Monday, April 11, 2011


The U.S. generic Injectable industry reported approximately $3.7 billion in sales in 2009 and grew at a compound annual growth rate (“CAGR”) of 6.6% over the last five years.  The U.S. generic Injectable drug market, is expected to grow at a CAGR of nearly 10% over the next three years due in large part to
1.   the continued focus of the U.S. government on reducing medical costs due to  pressures from large spending deficits
2.   an aging population
3.   the introduction of new products into the U.S. market. As of the end of  2009, estimates suggest that only approximately 300 of the approximately 750 FDA-approved small molecule Injectable products in the U.S. have approved generic formulations.
4.  In addition, Injectable products 39 with U.S. patent protection that generated over $8.8 billion in U.S. revenue in 2009 may become subject to generic competition in 2011 and 2012.

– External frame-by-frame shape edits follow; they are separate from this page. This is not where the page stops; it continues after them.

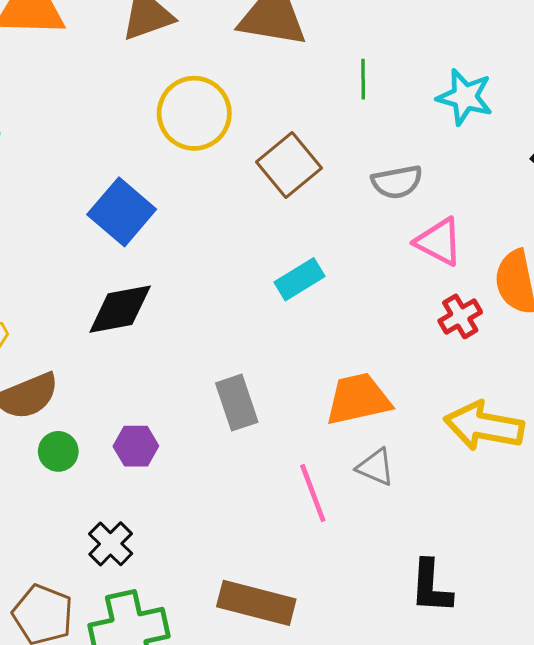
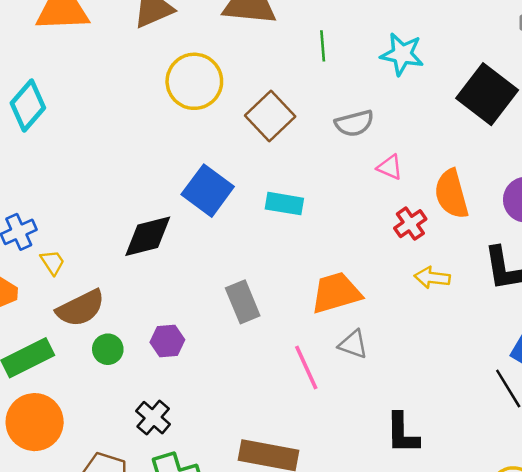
blue square: (122, 212) -> (208, 191), moved
pink triangle: (439, 242) -> (390, 167), size x0.7
cyan rectangle: (299, 279) -> (284, 204), turned 45
yellow arrow: (484, 426) -> (432, 278), moved, size x0.6

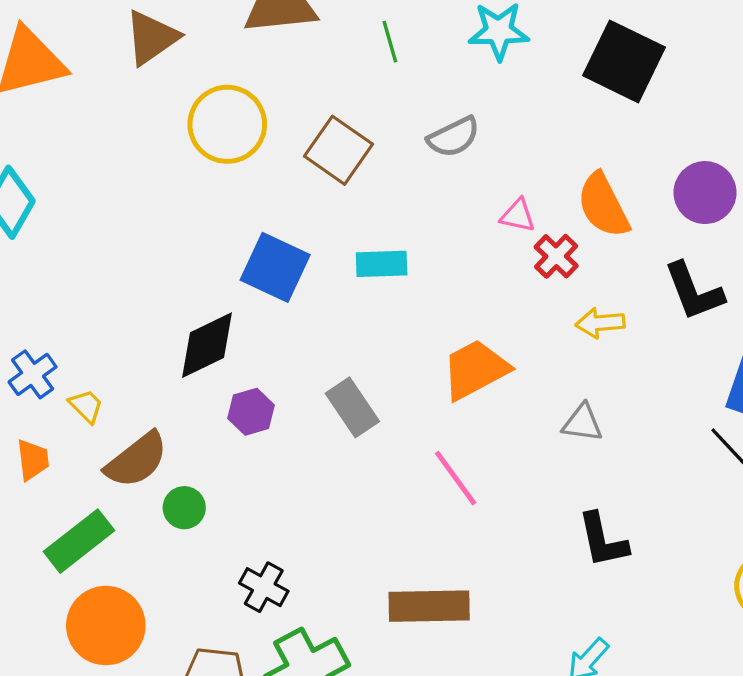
pink triangle: (390, 167) -> (518, 216), moved
purple hexagon: (167, 341) -> (251, 412), moved
gray triangle: (353, 344) -> (582, 423), moved

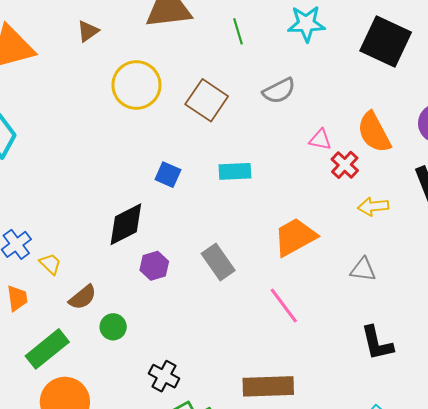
brown triangle: (152, 38) -> (88, 31), size x0.6
blue square: (275, 267) -> (168, 175), size x0.6
brown semicircle: (137, 460) -> (83, 297), size x0.7

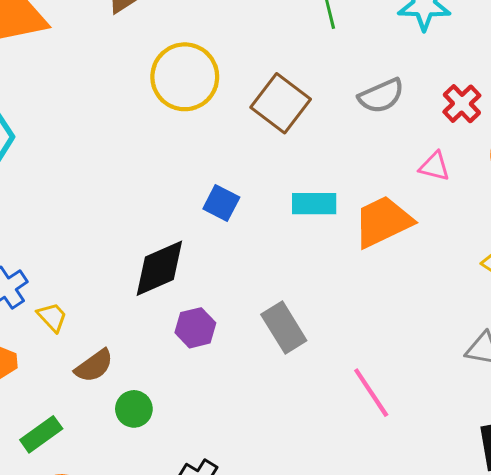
red cross: (345, 165) -> (462, 104), moved
orange trapezoid: (295, 237) -> (383, 222), moved
green rectangle: (47, 349) -> (41, 434), size x0.7

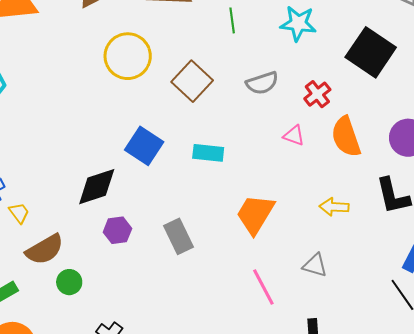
blue square: (221, 203) -> (144, 146), size x1.5
orange trapezoid: (383, 222) -> (255, 214), moved, turned -39
brown semicircle: (94, 366) -> (45, 249), size x1.4
pink line: (371, 393) -> (263, 287), moved

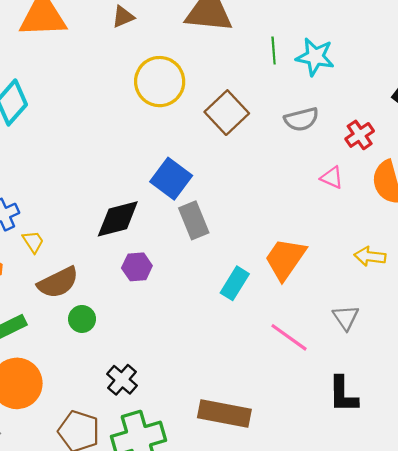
cyan star: (298, 23) -> (315, 57), moved
cyan rectangle: (208, 153) -> (235, 283), moved, turned -68
gray rectangle: (179, 236) -> (194, 220), moved
gray triangle: (315, 265) -> (346, 317), turned 36
pink line: (263, 287) -> (289, 337), turned -30

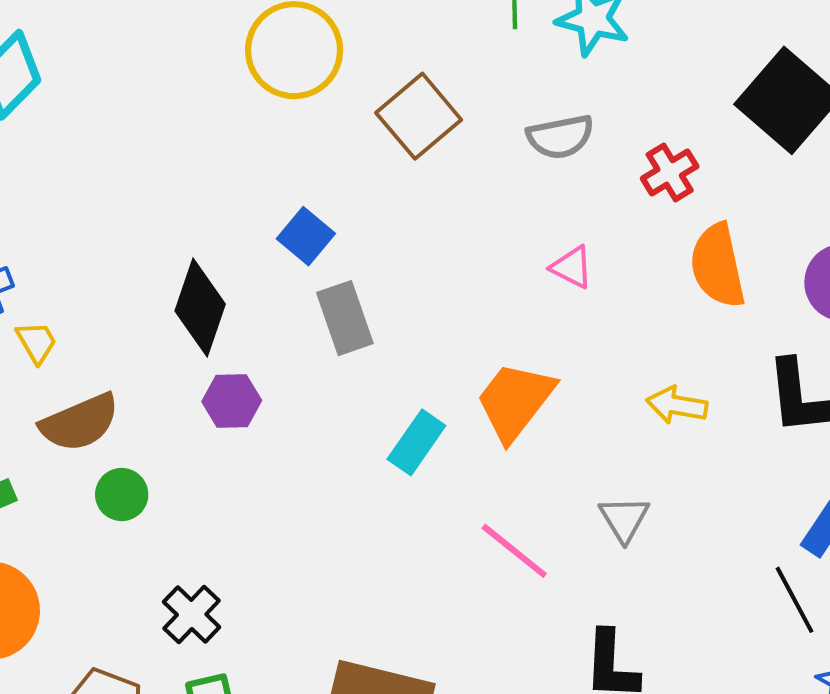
pink triangle: (332, 178) -> (572, 267), moved
blue square: (171, 179) -> (306, 236), size x0.7
black diamond: (118, 219) -> (200, 307), turned -60

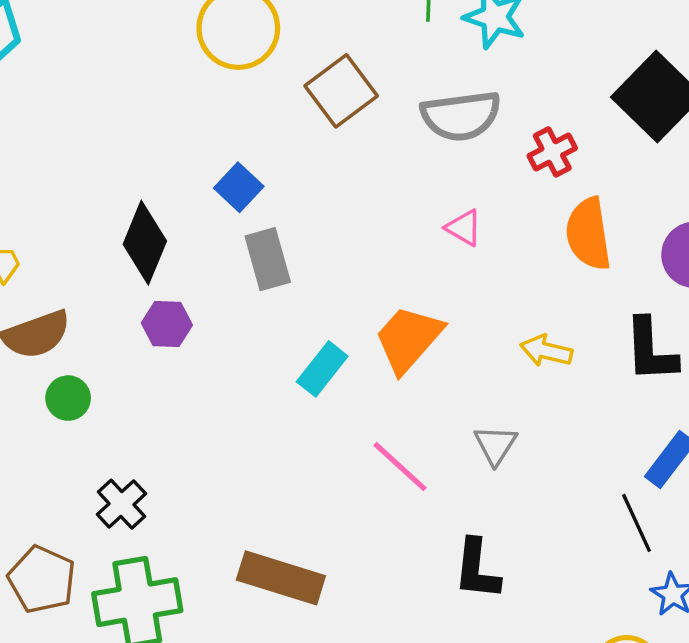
gray semicircle: (560, 137) -> (461, 116), size x1.4

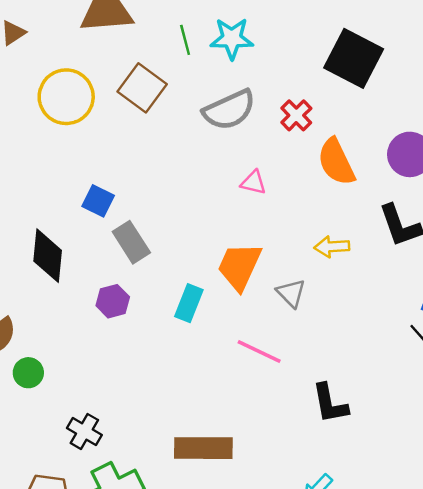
brown square: (341, 91) -> (142, 88), moved
purple hexagon: (167, 324) -> (113, 301), moved
gray triangle: (495, 445) -> (291, 293), moved

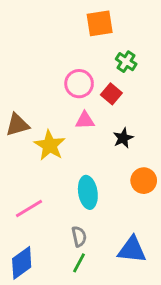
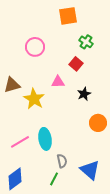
pink circle: (79, 84) -> (35, 47), moved
cyan ellipse: (88, 192) -> (45, 139), moved
gray semicircle: (79, 236) -> (62, 161), moved
blue triangle: (132, 250) -> (90, 170), turned 35

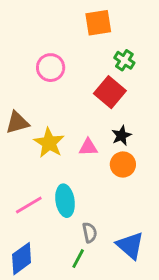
red square: (76, 64) -> (110, 92), size x1.5
pink triangle: (58, 82) -> (88, 147), moved
orange circle: (98, 123) -> (123, 165), moved

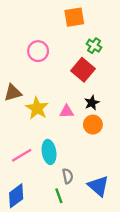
green line: (78, 259) -> (59, 196), turned -48

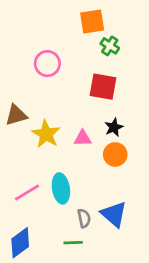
green cross: (94, 46) -> (110, 46), moved
red square: (83, 70) -> (103, 87), turned -30
blue triangle: (98, 186) -> (114, 214), moved
green line: (59, 196) -> (73, 243), turned -72

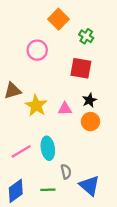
orange square: (92, 21) -> (58, 19), moved, turned -36
blue triangle: (114, 214) -> (89, 186), moved
green line: (73, 243) -> (48, 190), moved

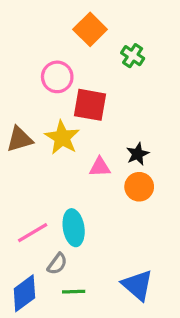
red square: (81, 68) -> (90, 105), moved
yellow star: (36, 106) -> (62, 138), moved
gray semicircle: (66, 172) -> (57, 264), moved, turned 48

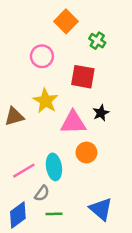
red square: (90, 105) -> (83, 77), moved
brown triangle: (20, 139) -> (14, 116), moved
pink triangle: (100, 167) -> (73, 122), size x1.6
orange circle: (139, 187) -> (86, 153), moved

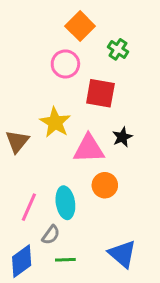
pink circle: (42, 56) -> (65, 64), moved
brown triangle: (14, 116) -> (17, 141), turned -35
pink line: (24, 171) -> (29, 207), turned -35

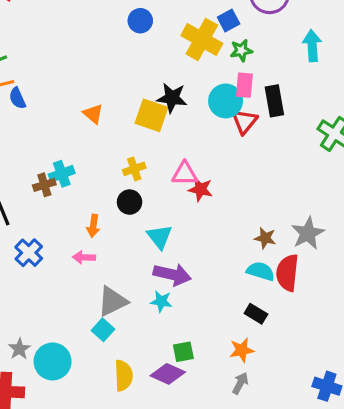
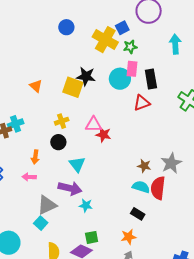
red triangle: (245, 121) -> (142, 103), moved, turned 30
purple arrow: (172, 275) -> (70, 188), moved
cyan star: (161, 301) -> (86, 205), moved

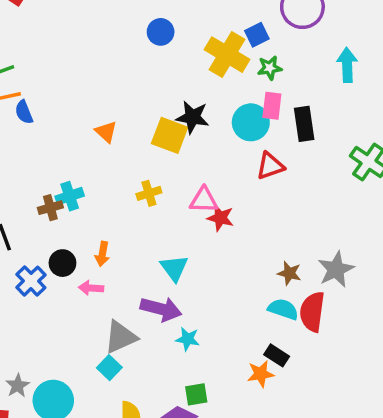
red triangle: (142, 103) -> (270, 166), moved
black circle: (58, 142) -> (62, 263), moved
orange star: (129, 237) -> (261, 374), moved

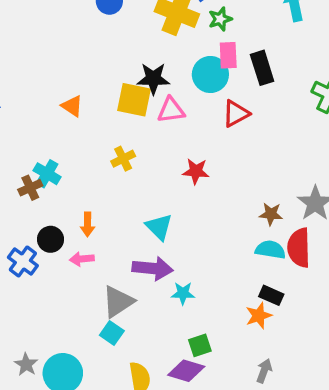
cyan cross: (70, 196) -> (47, 174), turned -32
pink triangle: (204, 200) -> (171, 110), moved

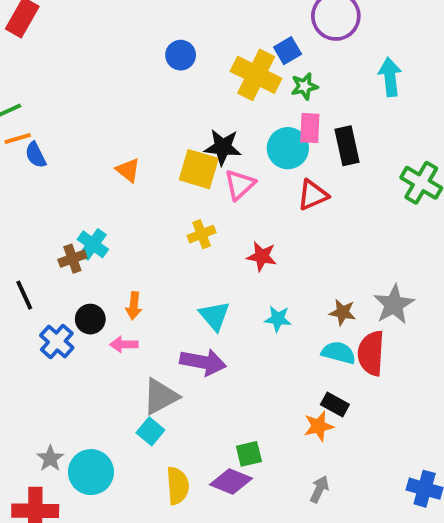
pink triangle: (171, 110) -> (240, 185), turned -40
yellow cross: (123, 159) -> (202, 234), moved
cyan star: (183, 293) -> (278, 319), moved

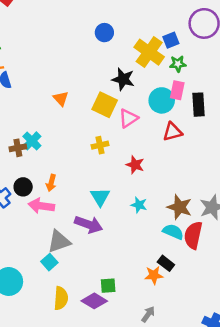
black star: (223, 147) -> (123, 79), moved
brown star: (343, 312) -> (180, 207), size x1.5
pink arrow: (124, 344) -> (41, 206), size x1.5

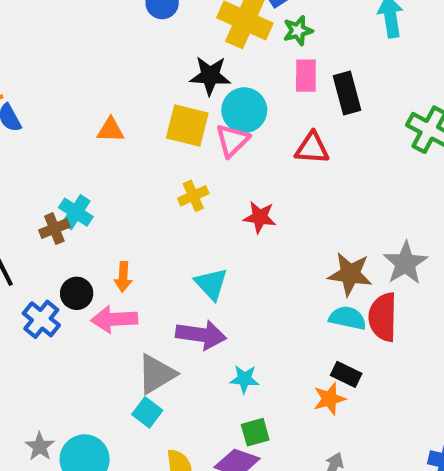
orange triangle: (61, 99) -> (111, 130), turned -35
cyan circle: (162, 100) -> (244, 110), moved
red triangle: (173, 132) -> (312, 148), turned 30
cyan star: (139, 205) -> (244, 379), moved

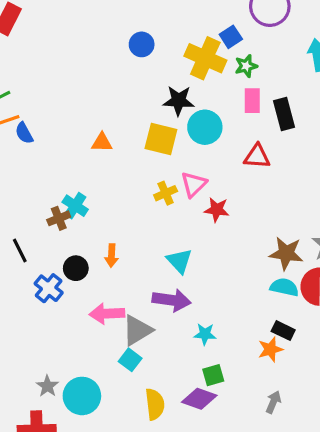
pink triangle: (232, 140) -> (194, 184), moved
pink arrow: (114, 319) -> (107, 314), moved

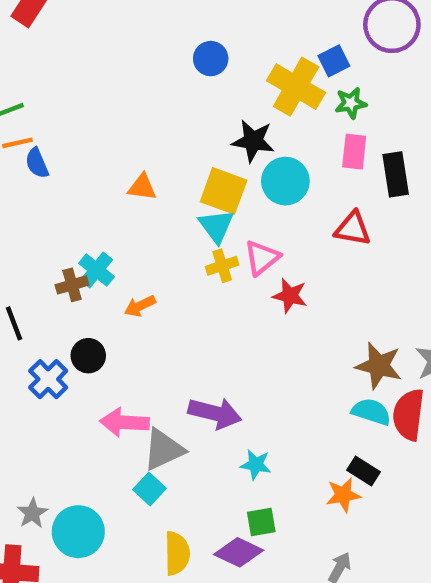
orange arrow: (112, 256) -> (140, 306), moved, turned 55
cyan triangle: (179, 261) -> (216, 226), moved

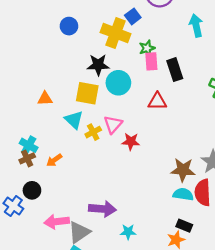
green star: (351, 103) -> (147, 48), moved
cyan triangle: (216, 226) -> (74, 120), moved
brown cross: (72, 285) -> (27, 158), moved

There are significant barriers to entry facing generic and specialty Injectable companies in the U.S. market.
These barriers include:
1.  Complex manufacturing processes that must comply with high cGMP and FDA
regulatory standards, particularly with respect to oncology products;
2.  Difficulty in developing and sourcing often complex APIs required for product development;
3.  FDA requirements that certain products be produced in dedicated single-product facilities or manufacturing lines;
4.  Long regulatory approval times;
5.  Complex U.S. wholesale and GPO market channels through which end-user customers are reached; and
6.  Various strategies undertaken by branded pharmaceutical companies to extend the exclusivity period of their products.
These barriers create attractive industry characteristics for successful participants, including fewer competitors, high loyalty from GPO and end-user customers and, as compared to oral generic drugs, more favorable pricing environments, stable demand and long product life cycles.

Due to these barriers to entry, the generic Injectable industry has several noteworthy characteristics, including:
1.  Smaller sales volume generic products can often generate significant profitability;
2.  GPOs and end-user customers in the generic Injectable industry commonly exhibit strong loyalty to companies that can dependably meet their requirements and consistently provide quality products; and
3.  due to difficulties sourcing APIs, developing Injectable finished products and consistently manufacturing these products, the Injectable drug industry has historically been subject to numerous product shortages, which have increased in 2010 for certain critical emergency use and anesthetic products. These drug shortages create opportunities for companies who can reliably manufacture and commercialize high-quality Injectable products.